Irish football chiefs taking legal advice over Messi tackle report
Irish football chiefs have vehemently denied claims that Republic of Ireland players were paid $10,000 each not to tackle Argentina star Lionel Messi in a 2010 friendly in Dublin.
The Football Association of Ireland has described the allegations made by an Argentinian newspaper as "baseless".
"We are consulting our legal advisers in relation to the article and will be taking further steps," said the FAI.
"The Football Association of Ireland completely refutes the allegations."
Argentina travelled to Dublin in August 2010 to play the Republic in a friendly to officially open the new Aviva Stadium.
The La Nacion report claimed that the match had been arranged in part to help compensate the FAI for Ireland's controversial World Cup play-off exit in France nine months earlier.

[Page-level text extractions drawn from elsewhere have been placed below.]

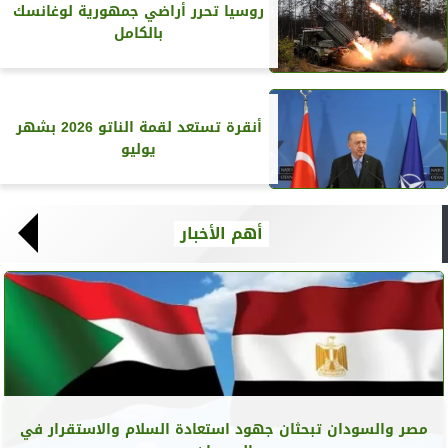
روسيا تحرر أراضي جمهورية لوغانسك
بالكامل
أنقرة تستعد لقمة الناتو 2026 بشهر
يوليو
أهم الأخبار
مصر والسودان تبحثان جهود استعادة السلام والاستقرار في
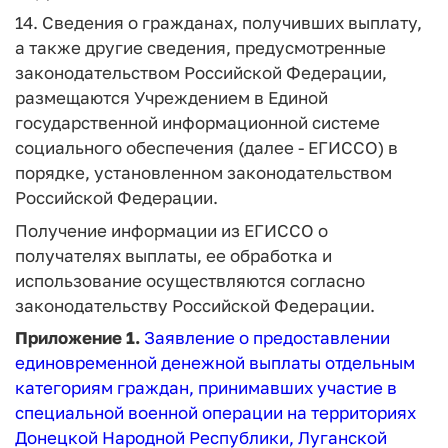
14. Сведения о гражданах, получивших выплату,
а также другие сведения, предусмотренные
законодательством Российской Федерации,
размещаются Учреждением в Единой
государственной информационной системе
социального обеспечения (далее - ЕГИССО) в
порядке, установленном законодательством
Российской Федерации.
Получение информации из ЕГИССО о
получателях выплаты, ее обработка и
использование осуществляются согласно
законодательству Российской Федерации.
Приложение 1.
Заявление о предоставлении
единовременной денежной выплаты отдельным
категориям граждан, принимавших участие в
специальной военной операции на территориях
Донецкой Народной Республики, Луганской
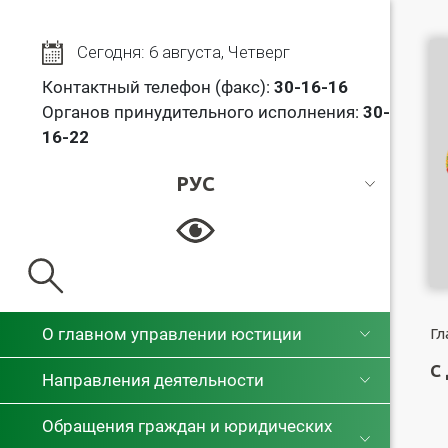
Сегодня: 6 августа, Четверг
Контактный телефон (факс):
30
-16-16
Органов принудительного исполнения:
30-
16-22
РУС
РУС
БЕЛ
О главном управлении юстиции
Гл
С
Направления деятельности
Обращения граждан и юридических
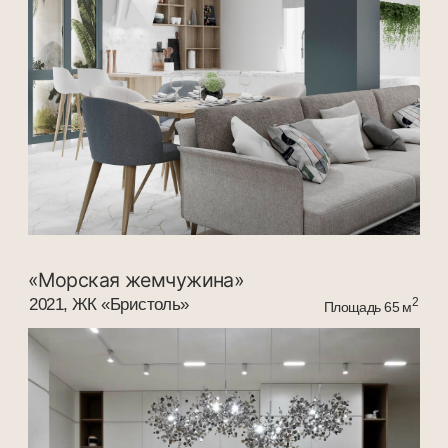
Разработка сайта
Наверх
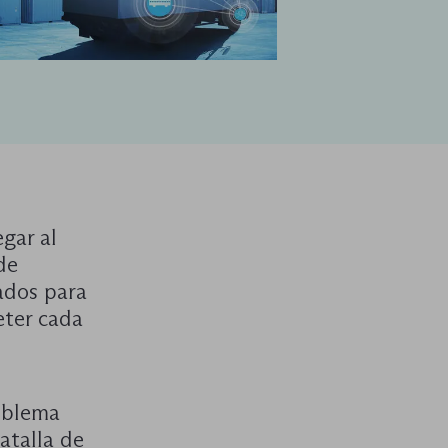
gar al
de
ados para
eter cada
oblema
atalla de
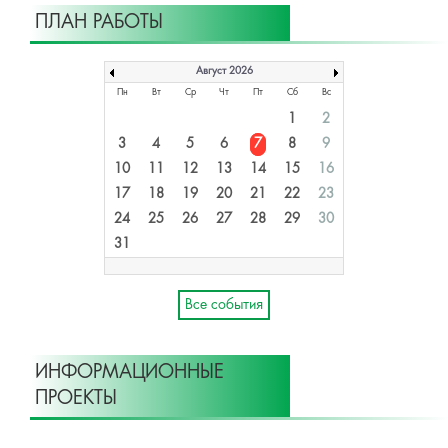
ПЛАН РАБОТЫ
Август 2026
Пн
Вт
Ср
Чт
Пт
Сб
Вс
1
2
3
4
5
6
7
8
9
10
11
12
13
14
15
16
17
18
19
20
21
22
23
24
25
26
27
28
29
30
31
Все события
ИНФОРМАЦИОННЫЕ
ПРОЕКТЫ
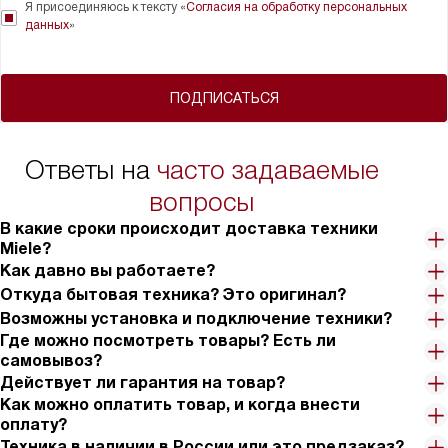
Я присоединяюсь к тексту «
Согласия на обработку персональных
данных
»
ПОДПИСАТЬСЯ
Ответы на
часто задаваемые
вопросы
В какие сроки происходит доставка техники
Miele?
Как давно вы работаете?
Откуда бытовая техника? Это оригинал?
Возможны установка и подключение техники?
Где можно посмотреть товары? Есть ли
самовывоз?
Действует ли гарантия на товар?
Как можно оплатить товар, и когда внести
оплату?
Техника в наличии в России или это предзаказ?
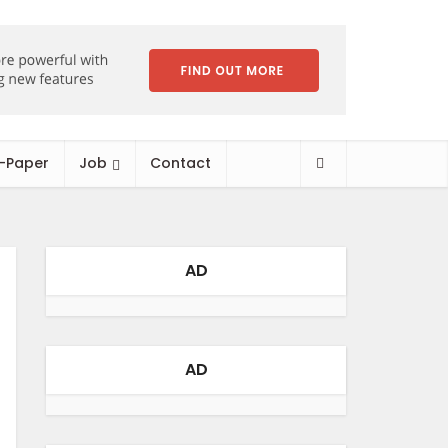
-Paper
Job
Contact
AD
AD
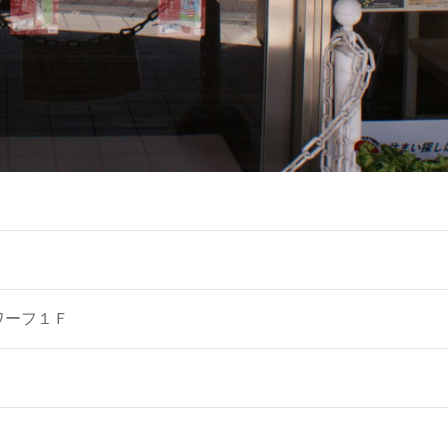
ツワーフ１Ｆ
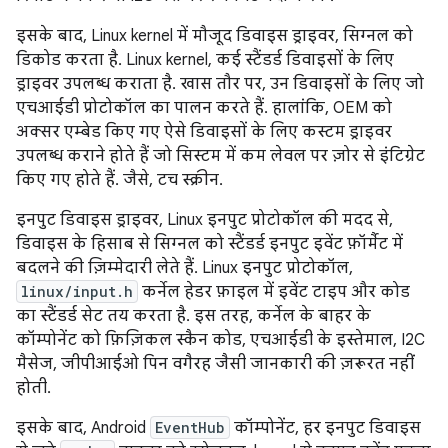
इसके बाद, Linux kernel में मौजूद डिवाइस ड्राइवर, सिग्नल को
डिकोड करता है. Linux kernel, कई स्टैंडर्ड डिवाइसों के लिए
ड्राइवर उपलब्ध कराता है. खास तौर पर, उन डिवाइसों के लिए जो
एचआईडी प्रोटोकॉल का पालन करते हैं. हालांकि, OEM को
अक्सर एम्बेड किए गए ऐसे डिवाइसों के लिए कस्टम ड्राइवर
उपलब्ध कराने होते हैं जो सिस्टम में कम लेवल पर ज़ोर से इंटिग्रेट
किए गए होते हैं. जैसे, टच स्क्रीन.
इनपुट डिवाइस ड्राइवर, Linux इनपुट प्रोटोकॉल की मदद से,
डिवाइस के हिसाब से सिग्नल को स्टैंडर्ड इनपुट इवेंट फ़ॉर्मैट में
बदलने की ज़िम्मेदारी लेते हैं. Linux इनपुट प्रोटोकॉल,
linux/input.h
कर्नेल हेडर फ़ाइल में इवेंट टाइप और कोड
का स्टैंडर्ड सेट तय करता है. इस तरह, कर्नेल के बाहर के
कॉम्पोनेंट को फ़िज़िकल स्कैन कोड, एचआईडी के इस्तेमाल, I2C
मैसेज, जीपीआईओ पिन वगैरह जैसी जानकारी की ज़रूरत नहीं
होती.
इसके बाद, Android
EventHub
कॉम्पोनेंट, हर इनपुट डिवाइस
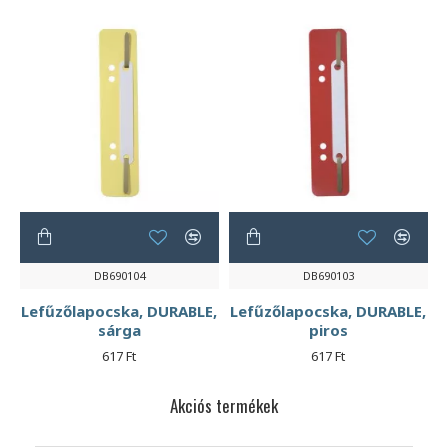
DB690104
DB690103
Lefűzőlapocska, DURABLE,
Lefűzőlapocska, DURABLE,
sárga
piros
617 Ft
617 Ft
Akciós termékek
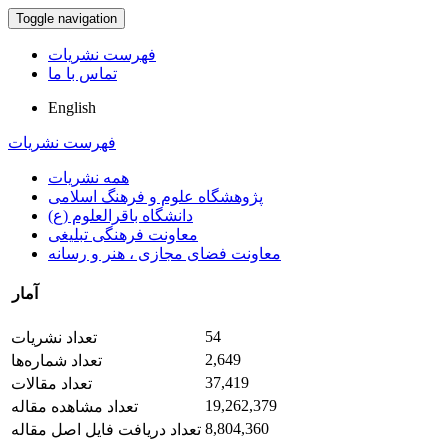
Toggle navigation
فهرست نشریات
تماس با ما
English
فهرست نشریات
همه نشریات
پژوهشگاه علوم و فرهنگ اسلامی
دانشگاه باقرالعلوم (ع)
معاونت فرهنگی تبلیغی
معاونت فضای مجازی ، هنر و رسانه
آمار
54
تعداد نشریات
2,649
تعداد شماره‌ها
37,419
تعداد مقالات
19,262,379
تعداد مشاهده مقاله
8,804,360
تعداد دریافت فایل اصل مقاله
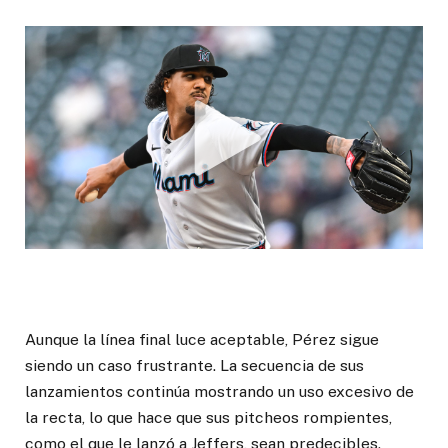
Aunque la línea final luce aceptable, Pérez sigue
siendo un caso frustrante. La secuencia de sus
lanzamientos continúa mostrando un uso excesivo de
la recta, lo que hace que sus pitcheos rompientes,
como el que le lanzó a Jeffers, sean predecibles.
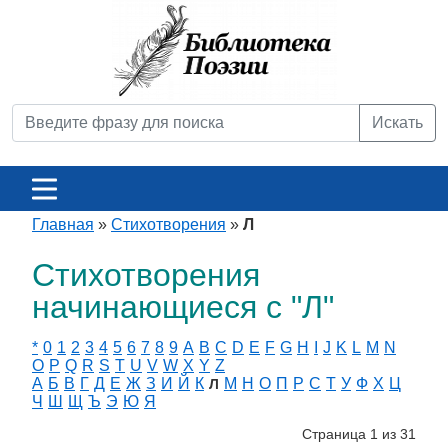
Искать
Главная
»
Стихотворения
»
Л
Стихотворения
начинающиеся с "Л"
*
0
1
2
3
4
5
6
7
8
9
A
B
C
D
E
F
G
H
I
J
K
L
M
N
O
P
Q
R
S
T
U
V
W
X
Y
Z
А
Б
В
Г
Д
Е
Ж
З
И
Й
К
М
Н
О
П
Р
С
Т
У
Ф
Х
Ц
Л
Ч
Ш
Щ
Ъ
Э
Ю
Я
Страница 1 из 31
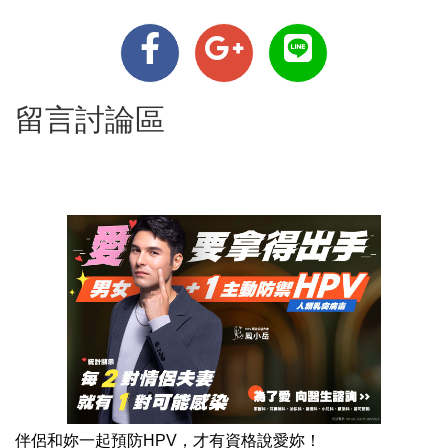
留言討論區
伴侶和妳一起預防HPV，才有資格說愛妳！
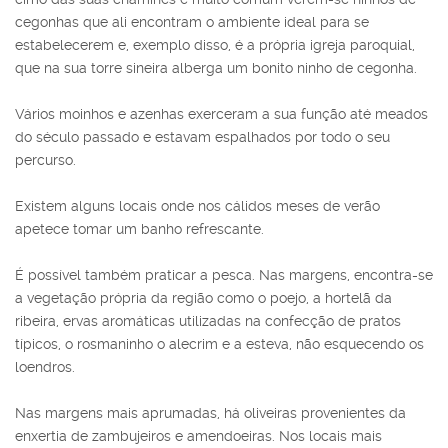
cegonhas que ali encontram o ambiente ideal para se
estabelecerem e, exemplo disso, é a própria igreja paroquial,
que na sua torre sineira alberga um bonito ninho de cegonha.
Vários moinhos e azenhas exerceram a sua função até meados
do século passado e estavam espalhados por todo o seu
percurso.
Existem alguns locais onde nos cálidos meses de verão
apetece tomar um banho refrescante.
É possível também praticar a pesca. Nas margens, encontra-se
a vegetação própria da região como o poejo, a hortelã da
ribeira, ervas aromáticas utilizadas na confecção de pratos
típicos, o rosmaninho o alecrim e a esteva, não esquecendo os
loendros.
Nas margens mais aprumadas, há oliveiras provenientes da
enxertia de zambujeiros e amendoeiras. Nos locais mais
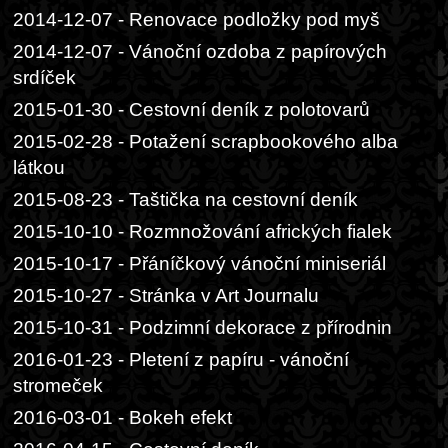
2014-12-07 - Renovace podložky pod myš
2014-12-07 - Vánoční ozdoba z papírových
srdíček
2015-01-30 - Cestovní deník z polotovarů
2015-02-28 - Potažení scrapbookového alba
látkou
2015-08-23 - Taštička na cestovní deník
2015-10-10 - Rozmnožování afrických fialek
2015-10-17 - Přáníčkový vánoční miniseriál
2015-10-27 - Stránka v Art Journalu
2015-10-31 - Podzimní dekorace z přírodnin
2016-01-23 - Pletení z papíru - vánoční
stromeček
2016-03-01 - Bokeh efekt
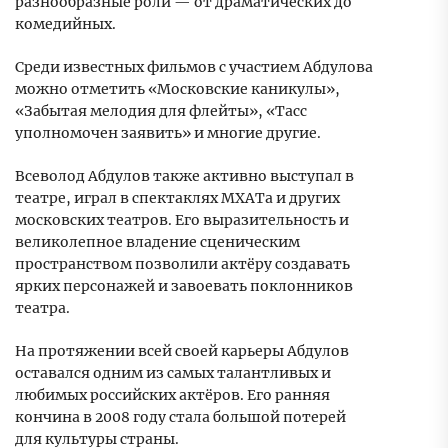
разнообразные роли — от драматических до
комедийных.
Среди известных фильмов с участием Абдулова
можно отметить «Московские каникулы»,
«Забытая мелодия для флейты», «Тасс
уполномочен заявить» и многие другие.
Всеволод Абдулов также активно выступал в
театре, играл в спектаклях МХАТа и других
московских театров. Его выразительность и
великолепное владение сценическим
пространством позволили актёру создавать
ярких персонажей и завоевать поклонников
театра.
На протяжении всей своей карьеры Абдулов
оставался одним из самых талантливых и
любимых российских актёров. Его ранняя
кончина в 2008 году стала большой потерей
для культуры страны.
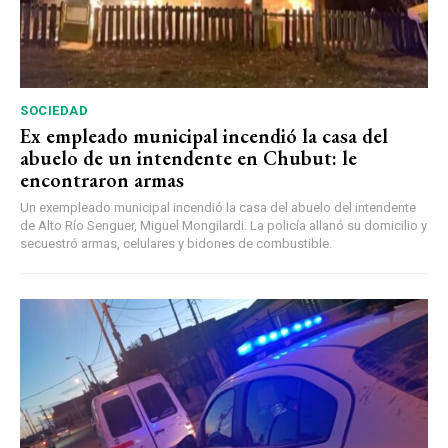
SOCIEDAD
Ex empleado municipal incendió la casa del
abuelo de un intendente en Chubut: le
encontraron armas
Un exempleado municipal incendió la casa del abuelo del intendente
de Alto Río Senguer, Miguel Mongilardi. La policía allanó su domicilio y
secuestró armas, celulares y bidones de combustible.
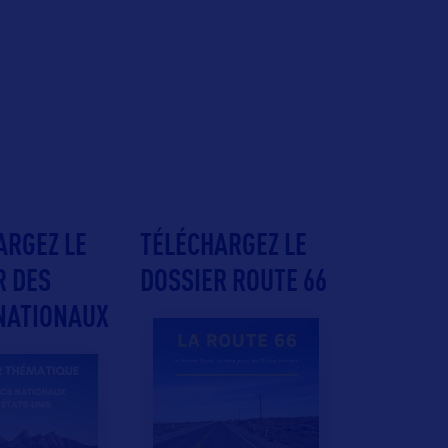
ARGEZ LE
TÉLÉCHARGEZ LE
R DES
DOSSIER ROUTE 66
NATIONAUX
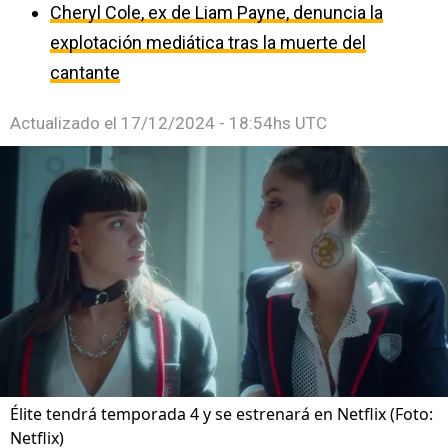
Cheryl Cole, ex de Liam Payne, denuncia la
explotación mediática tras la muerte del
cantante
Actualizado el
17/12/2024 - 18:54hs UTC
Élite tendrá temporada 4 y se estrenará en Netflix (Foto:
Netflix)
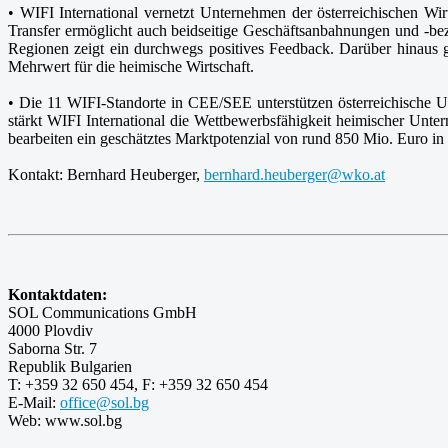
• WIFI International vernetzt Unternehmen der österreichischen Wi
Transfer ermöglicht auch beidseitige Geschäftsanbahnungen und -b
Regionen zeigt ein durchwegs positives Feedback. Darüber hinaus g
Mehrwert für die heimische Wirtschaft.
• Die 11 WIFI-Standorte in CEE/SEE unterstützen österreichische U
stärkt WIFI International die Wettbewerbsfähigkeit heimischer Unt
bearbeiten ein geschätztes Marktpotenzial von rund 850 Mio. Euro i
Kontakt: Bernhard Heuberger,
bernhard.heuberger@wko.at
Kontaktdaten:
SOL Communications GmbH
4000 Plovdiv
Saborna Str. 7
Republik Bulgarien
T: +359 32 650 454, F: +359 32 650 454
E-Mail:
office@sol.bg
Web: www.sol.bg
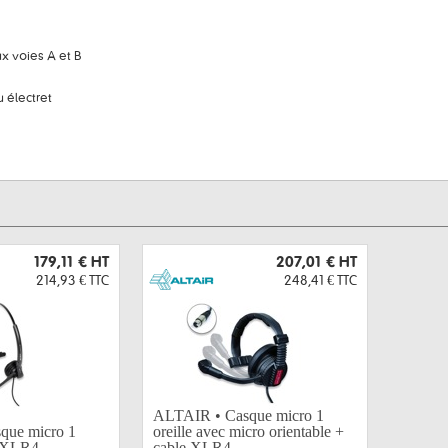
x voies A et B
 électret
179,11 €
HT
207,01 €
HT
214,93 €
TTC
248,41 €
TTC
ALTAIR • Casque micro 1
que micro 1
oreille avec micro orientable +
e XLR4
cable XLR4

However, the FAI has also rubbished this element of the La Nacion story.
"The match in question was organised by Kentaro and announced by press release prior to the World Cup play-offs in 2009," added Wednesday's FAI statement.
Former Republic of Ireland winger Kevin Kilbane, who played in the game, said that he "totally refuted" the La Nacion report.
"There was no suggestion around the game that we were to stay clear of Lionel Messi, and of course none of the players received any money as payment regarding this," said Kilbane.
"It's total news to me and I'm sure it will be news to a lot of the other lads as well."
La Nacion claimed that the late Julio Grondona, then president of the Argentina Football Association and senior FIFA vice-president, suggested to FIFA president Sepp Blatter that the Argentinian team should head for Dublin.
The report added that Messi's club Barcelona were unhappy and with an insurance quote for the game coming in at $5m, it was decided to adopt the less costly policy of paying the Ireland players to go easy on the visitors' star man.
The game ended 1-0 with Angel di Maria scoring the only goal in front of a crowd of 45,200.
The FAI generated headlines earlier this month after chief executive John Delaney confirmed it had received a loan, later written off, of five million euros from FIFA in the wake of the Republic's play-off heartbreak at the Stade de France.
Delaney claimed the payment had been made after he and Blatter had entered into a deal under which the Irish governing body would not take legal action over the infamous Thierry Henry handball incident during the 2009 World Cup play-off in Paris.
The confidentiality agreement between the two parties, released by the FAI in a bid to clarify the situation, described the payment as an "inducement" not to enter into litigation.